== Segment start ==
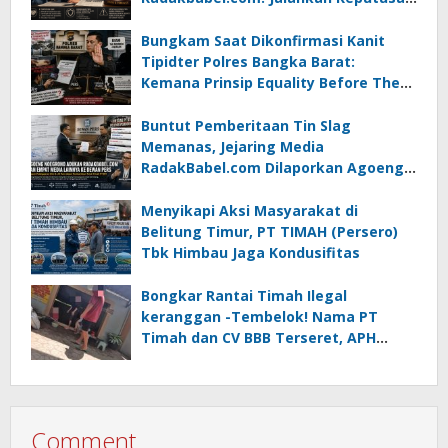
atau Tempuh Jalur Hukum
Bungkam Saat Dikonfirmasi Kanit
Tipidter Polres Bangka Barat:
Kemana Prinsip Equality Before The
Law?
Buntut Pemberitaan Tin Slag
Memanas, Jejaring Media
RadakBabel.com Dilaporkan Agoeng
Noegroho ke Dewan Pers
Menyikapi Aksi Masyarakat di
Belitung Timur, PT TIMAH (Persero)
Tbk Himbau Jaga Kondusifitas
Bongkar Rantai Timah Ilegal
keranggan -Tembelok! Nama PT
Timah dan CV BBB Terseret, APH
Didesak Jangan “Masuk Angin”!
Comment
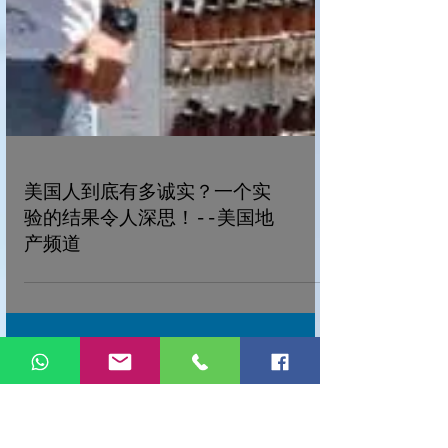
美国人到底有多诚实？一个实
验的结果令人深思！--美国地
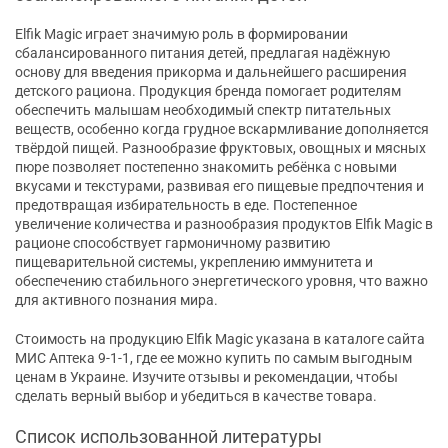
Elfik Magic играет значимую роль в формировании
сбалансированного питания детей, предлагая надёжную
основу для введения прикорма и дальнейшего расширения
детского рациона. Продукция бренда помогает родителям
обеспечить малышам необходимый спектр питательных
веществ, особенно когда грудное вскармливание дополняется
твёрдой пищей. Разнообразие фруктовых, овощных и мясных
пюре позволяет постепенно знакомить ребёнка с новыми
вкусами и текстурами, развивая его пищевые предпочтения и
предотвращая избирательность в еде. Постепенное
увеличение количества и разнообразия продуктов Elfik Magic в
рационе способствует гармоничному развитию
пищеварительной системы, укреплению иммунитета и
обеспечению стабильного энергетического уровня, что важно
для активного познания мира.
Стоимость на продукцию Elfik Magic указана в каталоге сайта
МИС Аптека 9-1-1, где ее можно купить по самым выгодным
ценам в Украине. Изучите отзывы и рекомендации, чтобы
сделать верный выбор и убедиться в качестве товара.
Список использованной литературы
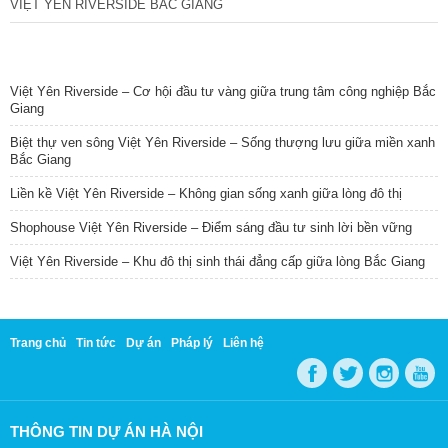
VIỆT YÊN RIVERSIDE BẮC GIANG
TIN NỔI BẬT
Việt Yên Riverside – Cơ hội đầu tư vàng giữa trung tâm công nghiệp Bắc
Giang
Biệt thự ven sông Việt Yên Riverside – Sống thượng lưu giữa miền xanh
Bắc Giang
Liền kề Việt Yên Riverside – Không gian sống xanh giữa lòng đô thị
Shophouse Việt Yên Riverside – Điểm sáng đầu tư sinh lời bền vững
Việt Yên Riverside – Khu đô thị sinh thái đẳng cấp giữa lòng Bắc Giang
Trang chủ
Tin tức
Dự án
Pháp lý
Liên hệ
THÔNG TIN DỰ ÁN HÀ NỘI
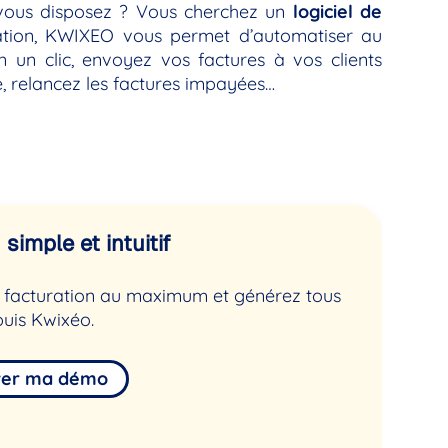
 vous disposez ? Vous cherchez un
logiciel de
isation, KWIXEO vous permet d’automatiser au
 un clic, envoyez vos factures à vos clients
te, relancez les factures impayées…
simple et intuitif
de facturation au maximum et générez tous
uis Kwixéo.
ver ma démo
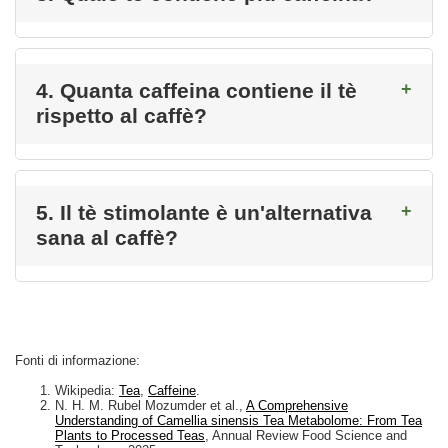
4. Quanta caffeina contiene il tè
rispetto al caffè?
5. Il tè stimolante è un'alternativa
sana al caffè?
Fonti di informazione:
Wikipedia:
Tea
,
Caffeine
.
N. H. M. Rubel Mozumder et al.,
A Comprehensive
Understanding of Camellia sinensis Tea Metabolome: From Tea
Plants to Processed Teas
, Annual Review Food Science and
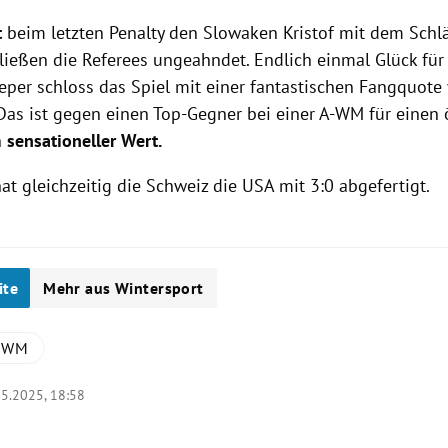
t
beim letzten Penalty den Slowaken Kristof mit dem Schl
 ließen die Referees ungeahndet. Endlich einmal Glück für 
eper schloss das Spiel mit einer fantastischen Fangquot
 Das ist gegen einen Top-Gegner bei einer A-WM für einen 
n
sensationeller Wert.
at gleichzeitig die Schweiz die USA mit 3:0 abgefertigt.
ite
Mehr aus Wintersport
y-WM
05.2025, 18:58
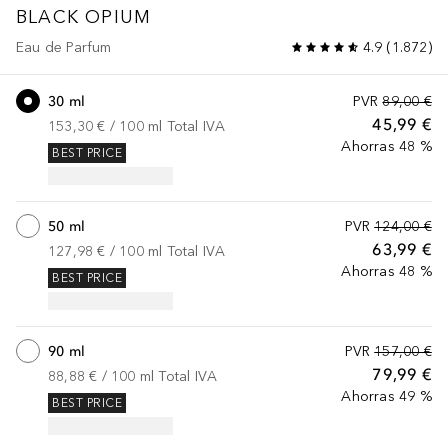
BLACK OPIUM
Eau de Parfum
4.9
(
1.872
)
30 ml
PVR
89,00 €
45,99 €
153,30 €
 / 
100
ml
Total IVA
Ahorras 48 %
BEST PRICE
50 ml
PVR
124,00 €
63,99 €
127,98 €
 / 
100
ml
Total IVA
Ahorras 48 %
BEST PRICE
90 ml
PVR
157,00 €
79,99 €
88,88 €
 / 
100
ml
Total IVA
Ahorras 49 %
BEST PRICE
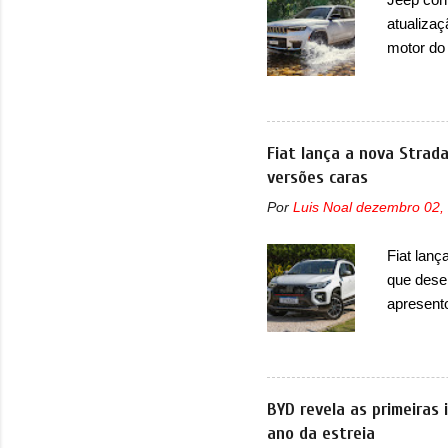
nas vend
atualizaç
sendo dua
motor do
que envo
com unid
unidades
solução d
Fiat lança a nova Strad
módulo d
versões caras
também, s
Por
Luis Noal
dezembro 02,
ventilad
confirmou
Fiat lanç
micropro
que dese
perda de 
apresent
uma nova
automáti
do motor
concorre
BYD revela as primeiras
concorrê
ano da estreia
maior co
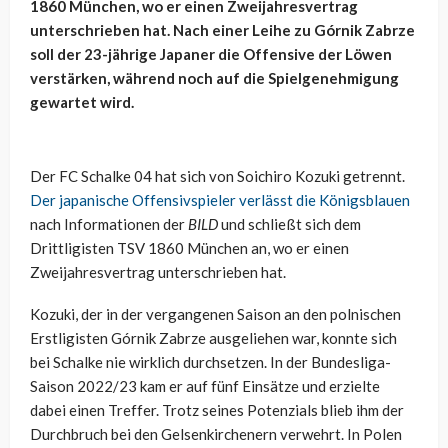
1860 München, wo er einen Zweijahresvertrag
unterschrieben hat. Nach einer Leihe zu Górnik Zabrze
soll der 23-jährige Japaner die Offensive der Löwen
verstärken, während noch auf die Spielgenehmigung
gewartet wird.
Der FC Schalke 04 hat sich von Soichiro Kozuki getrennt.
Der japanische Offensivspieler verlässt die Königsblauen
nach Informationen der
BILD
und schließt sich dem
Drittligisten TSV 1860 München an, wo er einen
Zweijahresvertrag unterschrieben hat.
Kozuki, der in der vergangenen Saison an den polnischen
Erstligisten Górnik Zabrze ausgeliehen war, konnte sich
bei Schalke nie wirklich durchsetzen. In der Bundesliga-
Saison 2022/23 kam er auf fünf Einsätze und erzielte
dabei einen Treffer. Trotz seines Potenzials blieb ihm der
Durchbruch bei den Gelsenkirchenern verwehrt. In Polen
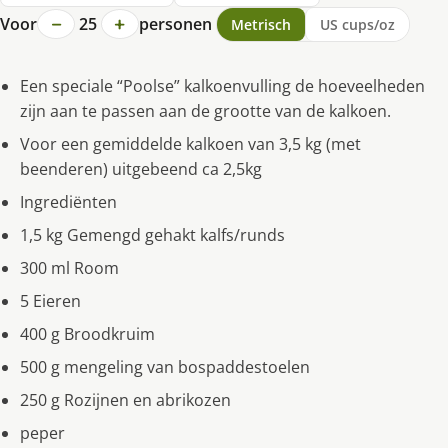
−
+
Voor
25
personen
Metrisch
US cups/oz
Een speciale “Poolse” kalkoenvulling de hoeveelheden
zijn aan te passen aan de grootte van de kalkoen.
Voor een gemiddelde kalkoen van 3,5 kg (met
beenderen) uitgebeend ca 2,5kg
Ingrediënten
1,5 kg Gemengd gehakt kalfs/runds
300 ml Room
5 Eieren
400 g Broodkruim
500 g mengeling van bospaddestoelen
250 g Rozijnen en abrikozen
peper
== Segment end ==
• _THE TASK_: Please write out all the entries above again exactly as they appear, skipping any images.

• _FINAL ANSWER_:
atau Tempuh Jalur Hukum
Bungkam Saat Dikonfirmasi Kanit
Tipidter Polres Bangka Barat:
Kemana Prinsip Equality Before The
Law?
Buntut Pemberitaan Tin Slag
Memanas, Jejaring Media
RadakBabel.com Dilaporkan Agoeng
Noegroho ke Dewan Pers
Menyikapi Aksi Masyarakat di
Belitung Timur, PT TIMAH (Persero)
Tbk Himbau Jaga Kondusifitas
Bongkar Rantai Timah Ilegal
keranggan -Tembelok! Nama PT
Timah dan CV BBB Terseret, APH
Didesak Jangan “Masuk Angin”!
Comment
美国人到底有多诚实？一个实
验的结果令人深思！--美国地
Elfik Magic играет значимую роль в формировании
сбалансированного питания детей, предлагая надёжную
основу для введения прикорма и дальнейшего расширения
детского рациона. Продукция бренда помогает родителям
обеспечить малышам необходимый спектр питательных
веществ, особенно когда грудное вскармливание дополняется
твёрдой пищей. Разнообразие фруктовых, овощных и мясных
пюре позволяет постепенно знакомить ребёнка с новыми
вкусами и текстурами, развивая его пищевые предпочтения и
предотвращая избирательность в еде. Постепенное
увеличение количества и разнообразия продуктов Elfik Magic в
рационе способствует гармоничному развитию
пищеварительной системы, укреплению иммунитета и
обеспечению стабильного энергетического уровня, что важно
для активного познания мира.
Стоимость на продукцию Elfik Magic указана в каталоге сайта
МИС Аптека 9-1-1, где ее можно купить по самым выгодным
ценам в Украине. Изучите отзывы и рекомендации, чтобы
сделать верный выбор и убедиться в качестве товара.
Список использованной литературы
VIỆT YÊN RIVERSIDE BẮC GIANG
TIN NỔI BẬT
Việt Yên Riverside – Cơ hội đầu tư vàng giữa trung tâm công nghiệp Bắc
Giang
Biệt thự ven sông Việt Yên Riverside – Sống thượng lưu giữa miền xanh
Bắc Giang
Liền kề Việt Yên Riverside – Không gian sống xanh giữa lòng đô thị
Shophouse Việt Yên Riverside – Điểm sáng đầu tư sinh lời bền vững
Việt Yên Riverside – Khu đô thị sinh thái đẳng cấp giữa lòng Bắc Giang
Trang chủ
Tin tức
Dự án
Pháp lý
Liên hệ
THÔNG TIN DỰ ÁN HÀ NỘI
 vous disposez ? Vous cherchez un
logiciel de
isation, KWIXEO vous permet d’automatiser au
 un clic, envoyez vos factures à vos clients
te, relancez les factures impayées…
simple et intuitif
de facturation au maximum et générez tous
uis Kwixéo.
ver ma démo
4. Quanta caffeina contiene il tè
rispetto al caffè?
5. Il tè stimolante è un'alternativa
sana al caffè?
Fonti di informazione:
Wikipedia:
Tea
,
Caffeine
.
N. H. M. Rubel Mozumder et al.,
A Comprehensive
Understanding of Camellia sinensis Tea Metabolome: From Tea
Plants to Processed Teas
, Annual Review Food Science and
t
beim letzten Penalty den Slowaken Kristof mit dem Schl
 ließen die Referees ungeahndet. Endlich einmal Glück für 
eper schloss das Spiel mit einer fantastischen Fangquot
 Das ist gegen einen Top-Gegner bei einer A-WM für einen 
n
sensationeller Wert.
at gleichzeitig die Schweiz die USA mit 3:0 abgefertigt.
ite
Mehr aus Wintersport
y-WM
05.2025, 18:58
BLACK OPIUM
Eau de Parfum
4.9
(
1.872
)
30 ml
PVR
89,00 €
45,99 €
153,30 €
 / 
100
ml
Total IVA
Ahorras 48 %
BEST PRICE
50 ml
PVR
124,00 €
63,99 €
127,98 €
 / 
100
ml
Total IVA
Ahorras 48 %
BEST PRICE
90 ml
PVR
157,00 €
79,99 €
88,88 €
 / 
100
ml
Total IVA
Ahorras 49 %
BEST PRICE
nas vend
atualizaç
sendo dua
motor do
que envo
com unid
unidades
solução d
Fiat lança a nova Strad
módulo d
versões caras
também, s
Por
Luis Noal
dezembro 02,
ventilad
confirmou
Fiat lanç
micropro
que dese
perda de 
apresent
uma nova
automáti
do motor
concorre
BYD revela as primeiras
concorrê
ano da estreia
maior co
1860 München, wo er einen Zweijahresvertrag
unterschrieben hat. Nach einer Leihe zu Górnik Zabrze
soll der 23-jährige Japaner die Offensive der Löwen
verstärken, während noch auf die Spielgenehmigung
gewartet wird.
Der FC Schalke 04 hat sich von Soichiro Kozuki getrennt.
Der japanische Offensivspieler verlässt die Königsblauen
nach Informationen der
BILD
und schließt sich dem
Drittligisten TSV 1860 München an, wo er einen
Zweijahresvertrag unterschrieben hat.
Kozuki, der in der vergangenen Saison an den polnischen
Erstligisten Górnik Zabrze ausgeliehen war, konnte sich
bei Schalke nie wirklich durchsetzen. In der Bundesliga-
Saison 2022/23 kam er auf fünf Einsätze und erzielte
dabei einen Treffer. Trotz seines Potenzials blieb ihm der
Durchbruch bei den Gelsenkirchenern verwehrt. In Polen
−
+
Voor
25
personen
Metrisch
US cups/oz
Een speciale “Poolse” kalkoenvulling de hoeveelheden
zijn aan te passen aan de grootte van de kalkoen.
Voor een gemiddelde kalkoen van 3,5 kg (met
beenderen) uitgebeend ca 2,5kg
Ingrediënten
1,5 kg Gemengd gehakt kalfs/runds
300 ml Room
5 Eieren
400 g Broodkruim
500 g mengeling van bospaddestoelen
250 g Rozijnen en abrikozen
peper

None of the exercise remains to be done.